--- START ---

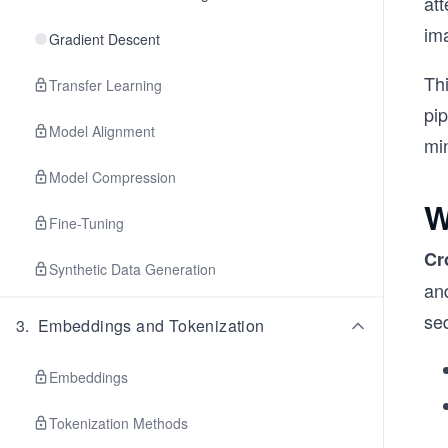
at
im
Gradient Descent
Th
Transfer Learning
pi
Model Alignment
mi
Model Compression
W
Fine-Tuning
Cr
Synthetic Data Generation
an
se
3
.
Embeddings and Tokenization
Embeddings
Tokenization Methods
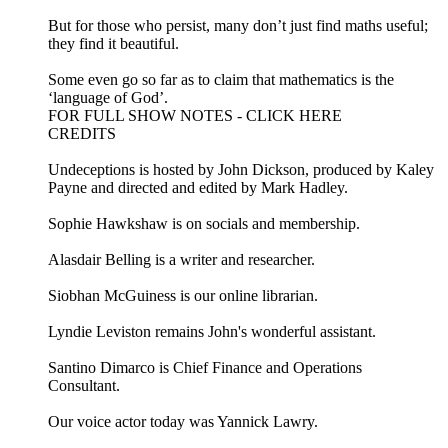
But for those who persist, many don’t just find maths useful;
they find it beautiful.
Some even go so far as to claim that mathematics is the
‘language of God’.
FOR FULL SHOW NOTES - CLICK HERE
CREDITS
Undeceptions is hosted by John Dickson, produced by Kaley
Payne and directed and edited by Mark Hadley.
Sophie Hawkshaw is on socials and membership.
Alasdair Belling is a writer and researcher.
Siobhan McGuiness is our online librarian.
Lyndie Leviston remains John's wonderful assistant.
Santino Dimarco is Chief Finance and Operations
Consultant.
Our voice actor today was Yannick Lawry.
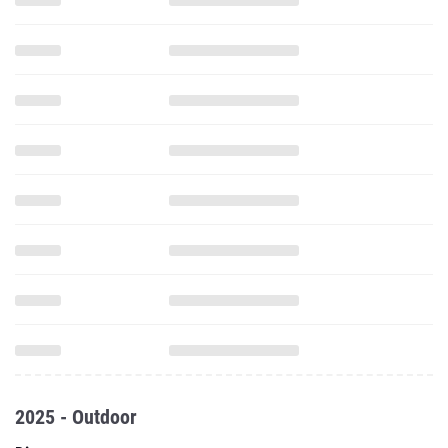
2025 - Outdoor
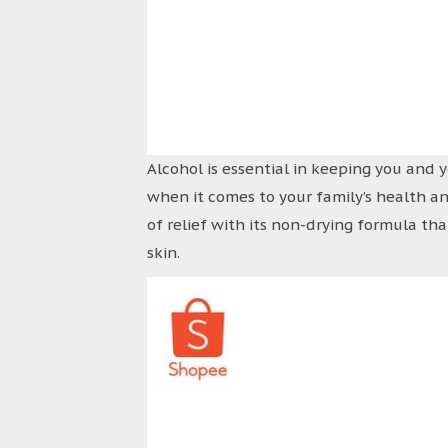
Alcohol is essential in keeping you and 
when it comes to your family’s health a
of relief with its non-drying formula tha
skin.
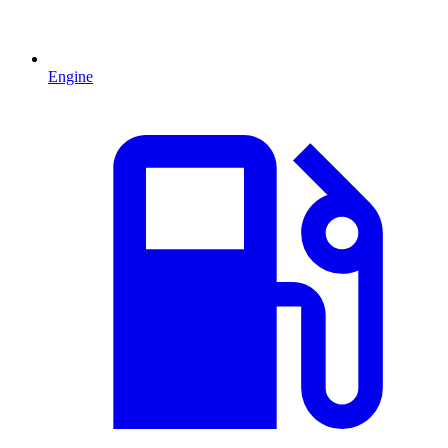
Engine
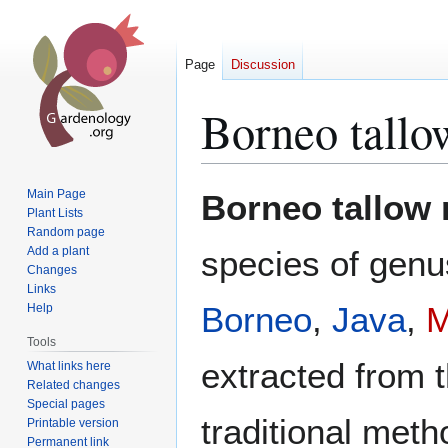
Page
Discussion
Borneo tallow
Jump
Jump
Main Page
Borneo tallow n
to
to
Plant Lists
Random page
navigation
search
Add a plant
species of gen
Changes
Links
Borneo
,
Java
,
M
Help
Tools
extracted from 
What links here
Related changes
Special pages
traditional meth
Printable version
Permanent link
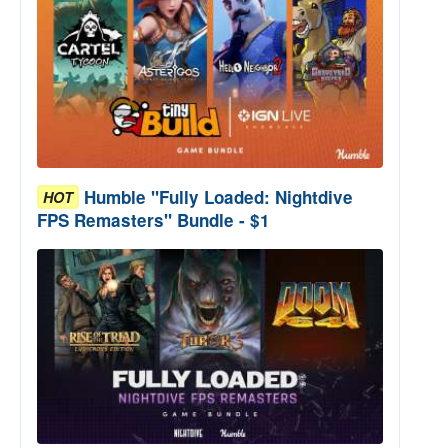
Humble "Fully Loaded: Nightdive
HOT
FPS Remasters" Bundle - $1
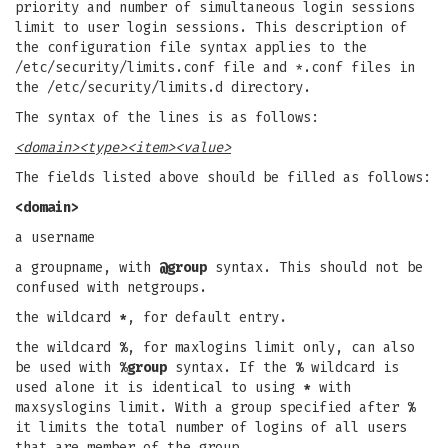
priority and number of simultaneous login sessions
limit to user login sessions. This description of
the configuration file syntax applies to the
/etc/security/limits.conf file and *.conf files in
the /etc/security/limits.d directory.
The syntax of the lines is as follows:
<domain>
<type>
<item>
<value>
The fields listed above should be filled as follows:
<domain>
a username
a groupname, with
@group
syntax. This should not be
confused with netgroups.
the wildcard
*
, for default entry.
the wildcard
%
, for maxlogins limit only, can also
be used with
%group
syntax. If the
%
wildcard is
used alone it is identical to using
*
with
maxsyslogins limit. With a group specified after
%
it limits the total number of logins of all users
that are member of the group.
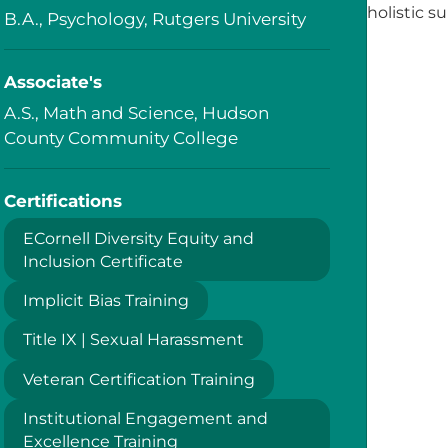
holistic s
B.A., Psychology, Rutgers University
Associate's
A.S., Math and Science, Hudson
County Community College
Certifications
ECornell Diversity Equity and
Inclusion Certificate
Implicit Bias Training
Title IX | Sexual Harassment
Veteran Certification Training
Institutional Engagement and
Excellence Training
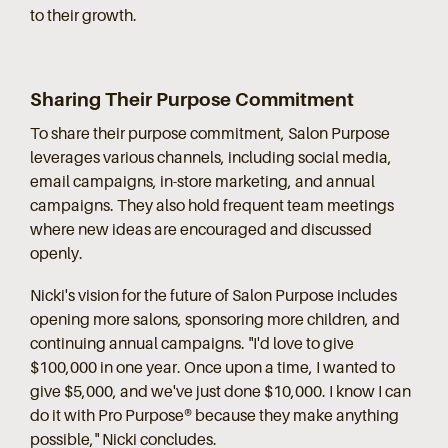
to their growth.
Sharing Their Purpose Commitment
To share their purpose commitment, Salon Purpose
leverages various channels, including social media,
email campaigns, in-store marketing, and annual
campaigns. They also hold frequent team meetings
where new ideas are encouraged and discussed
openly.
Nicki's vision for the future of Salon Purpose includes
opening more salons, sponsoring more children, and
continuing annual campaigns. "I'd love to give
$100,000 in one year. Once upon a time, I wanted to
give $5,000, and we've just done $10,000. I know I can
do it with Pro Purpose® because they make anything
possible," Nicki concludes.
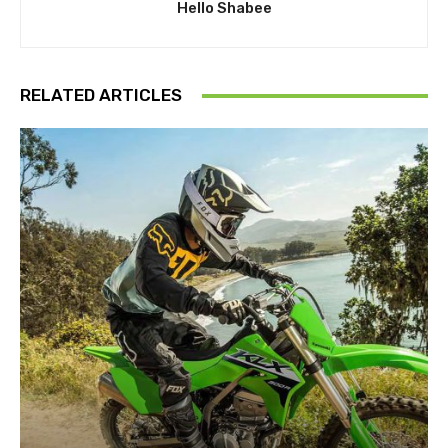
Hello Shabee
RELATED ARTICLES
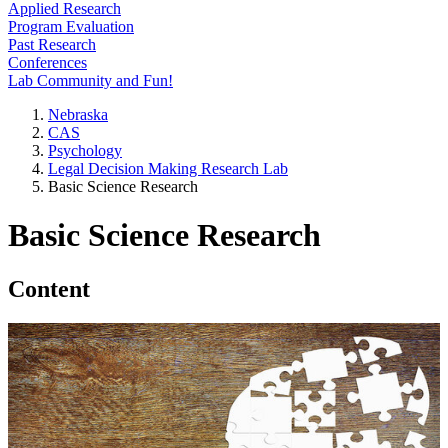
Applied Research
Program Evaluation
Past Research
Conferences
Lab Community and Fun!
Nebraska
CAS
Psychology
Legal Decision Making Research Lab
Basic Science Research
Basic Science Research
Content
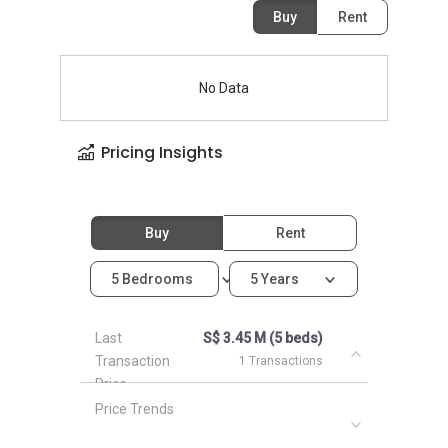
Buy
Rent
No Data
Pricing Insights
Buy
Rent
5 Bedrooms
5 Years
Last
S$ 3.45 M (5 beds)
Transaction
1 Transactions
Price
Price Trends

--- END ---
--- START ---

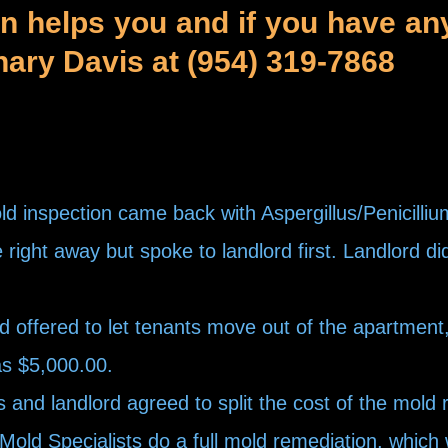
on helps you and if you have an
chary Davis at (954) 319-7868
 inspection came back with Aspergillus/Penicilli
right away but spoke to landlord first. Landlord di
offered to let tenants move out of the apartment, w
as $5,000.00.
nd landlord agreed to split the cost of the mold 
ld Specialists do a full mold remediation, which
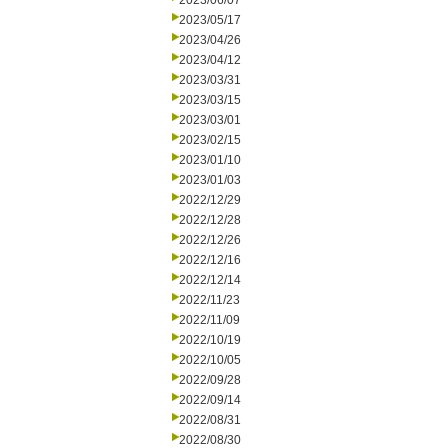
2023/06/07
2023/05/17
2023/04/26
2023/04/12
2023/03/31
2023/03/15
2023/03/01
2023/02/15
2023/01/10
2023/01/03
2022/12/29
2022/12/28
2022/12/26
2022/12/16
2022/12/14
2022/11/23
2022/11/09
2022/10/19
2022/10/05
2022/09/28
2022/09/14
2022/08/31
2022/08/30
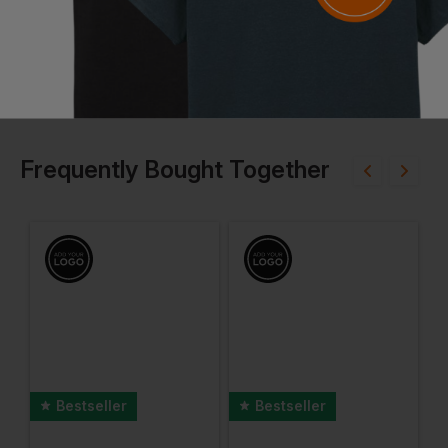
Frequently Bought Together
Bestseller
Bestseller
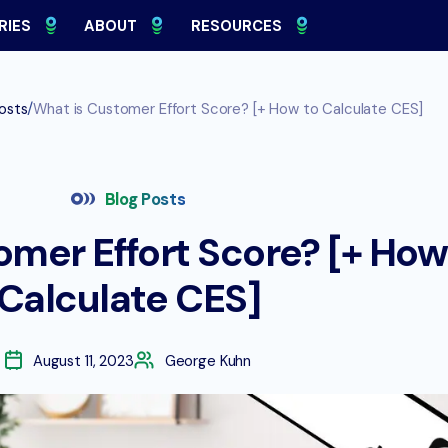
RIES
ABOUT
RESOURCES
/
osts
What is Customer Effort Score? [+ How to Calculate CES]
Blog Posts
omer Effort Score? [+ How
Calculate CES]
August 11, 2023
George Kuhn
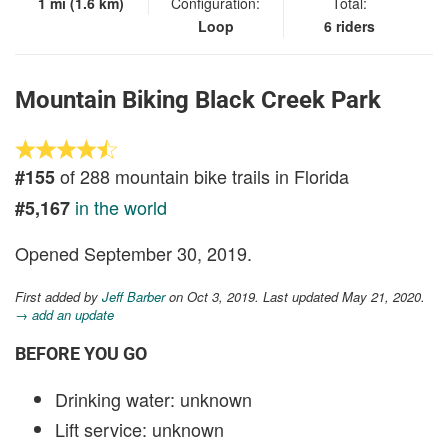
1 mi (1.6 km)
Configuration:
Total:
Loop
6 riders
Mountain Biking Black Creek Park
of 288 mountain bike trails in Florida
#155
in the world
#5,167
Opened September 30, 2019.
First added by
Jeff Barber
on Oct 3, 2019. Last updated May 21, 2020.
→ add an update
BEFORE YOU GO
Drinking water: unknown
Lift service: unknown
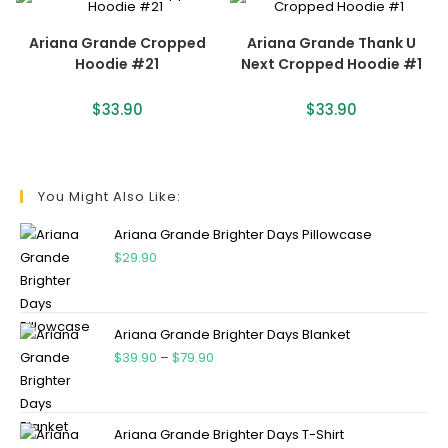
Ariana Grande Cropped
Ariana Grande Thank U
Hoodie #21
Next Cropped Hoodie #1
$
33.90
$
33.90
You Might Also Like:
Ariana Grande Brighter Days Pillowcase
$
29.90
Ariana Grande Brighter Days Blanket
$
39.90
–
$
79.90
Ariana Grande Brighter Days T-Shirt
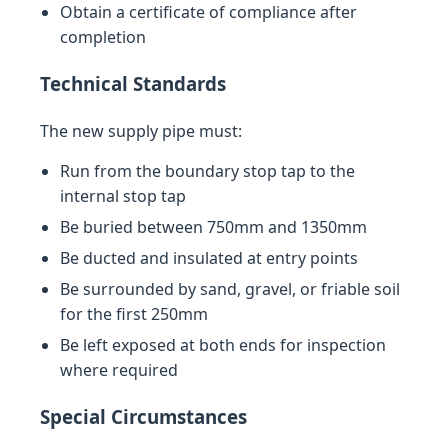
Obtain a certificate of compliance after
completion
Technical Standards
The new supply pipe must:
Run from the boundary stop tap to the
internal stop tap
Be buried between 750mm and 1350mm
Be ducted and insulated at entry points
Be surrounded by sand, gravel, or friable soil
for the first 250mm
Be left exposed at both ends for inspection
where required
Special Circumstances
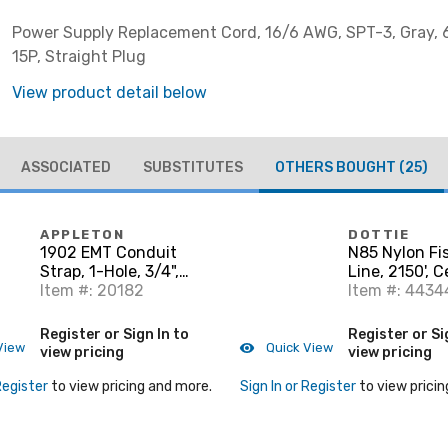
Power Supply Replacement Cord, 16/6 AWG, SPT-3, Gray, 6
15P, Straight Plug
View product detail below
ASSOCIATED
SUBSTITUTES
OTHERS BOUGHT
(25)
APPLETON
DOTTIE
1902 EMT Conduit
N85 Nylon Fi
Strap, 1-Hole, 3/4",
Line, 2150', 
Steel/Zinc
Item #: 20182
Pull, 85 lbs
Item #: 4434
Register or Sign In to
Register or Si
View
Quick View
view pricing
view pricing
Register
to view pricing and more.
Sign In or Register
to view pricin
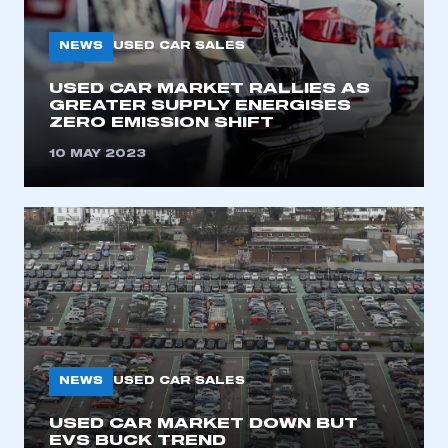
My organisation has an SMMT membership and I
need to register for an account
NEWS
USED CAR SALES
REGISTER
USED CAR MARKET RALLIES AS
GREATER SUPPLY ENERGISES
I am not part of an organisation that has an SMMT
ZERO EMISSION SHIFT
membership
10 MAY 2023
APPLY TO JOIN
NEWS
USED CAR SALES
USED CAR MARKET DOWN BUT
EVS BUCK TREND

--- END ---
--- START ---

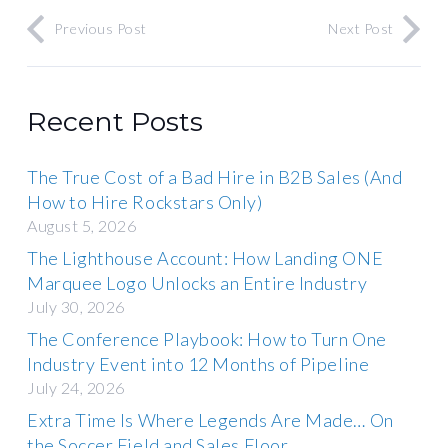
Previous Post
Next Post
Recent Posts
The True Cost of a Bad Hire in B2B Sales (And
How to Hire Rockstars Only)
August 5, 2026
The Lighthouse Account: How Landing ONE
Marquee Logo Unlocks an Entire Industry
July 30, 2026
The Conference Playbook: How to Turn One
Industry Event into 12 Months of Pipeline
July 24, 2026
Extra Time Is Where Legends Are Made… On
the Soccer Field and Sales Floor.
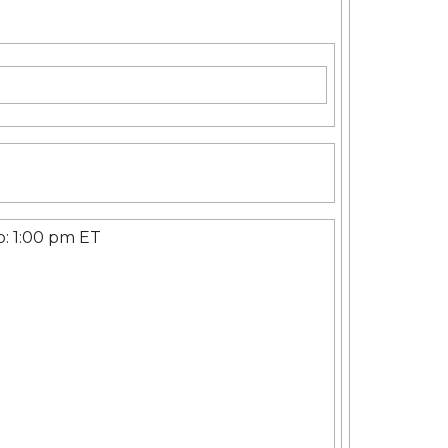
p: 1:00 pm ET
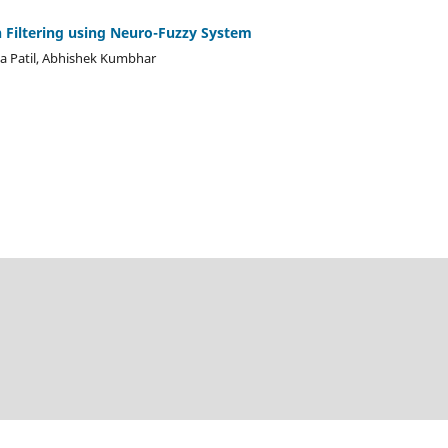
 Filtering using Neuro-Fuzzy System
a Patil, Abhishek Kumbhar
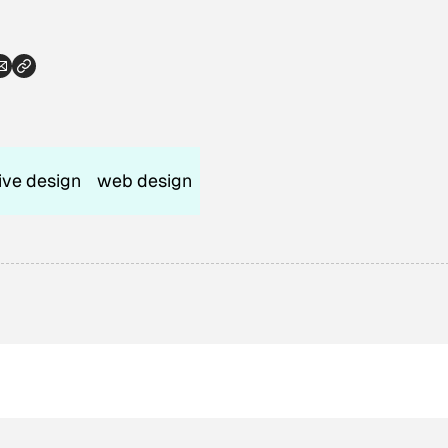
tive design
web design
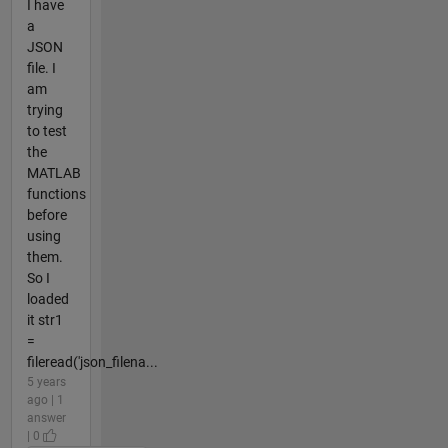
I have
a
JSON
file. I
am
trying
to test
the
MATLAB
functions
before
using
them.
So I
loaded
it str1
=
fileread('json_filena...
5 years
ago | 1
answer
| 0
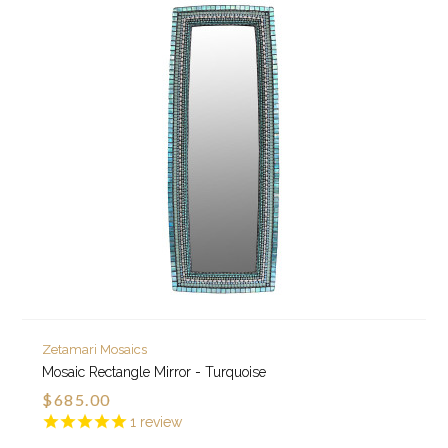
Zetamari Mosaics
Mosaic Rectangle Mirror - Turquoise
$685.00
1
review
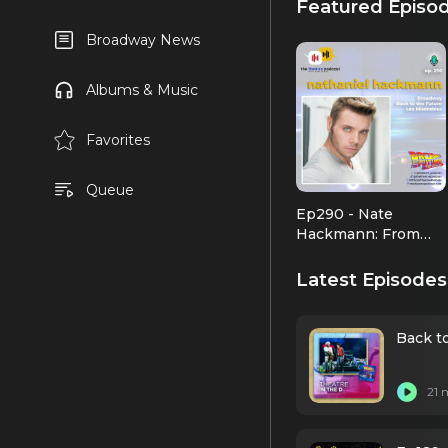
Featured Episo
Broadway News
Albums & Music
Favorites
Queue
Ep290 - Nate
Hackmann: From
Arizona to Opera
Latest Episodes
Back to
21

--- END ---

Filter the entries by the string "Last" and copy each matching line.

Reply:
Last
on Oct 3, 2019. Last updated May 21, 2020.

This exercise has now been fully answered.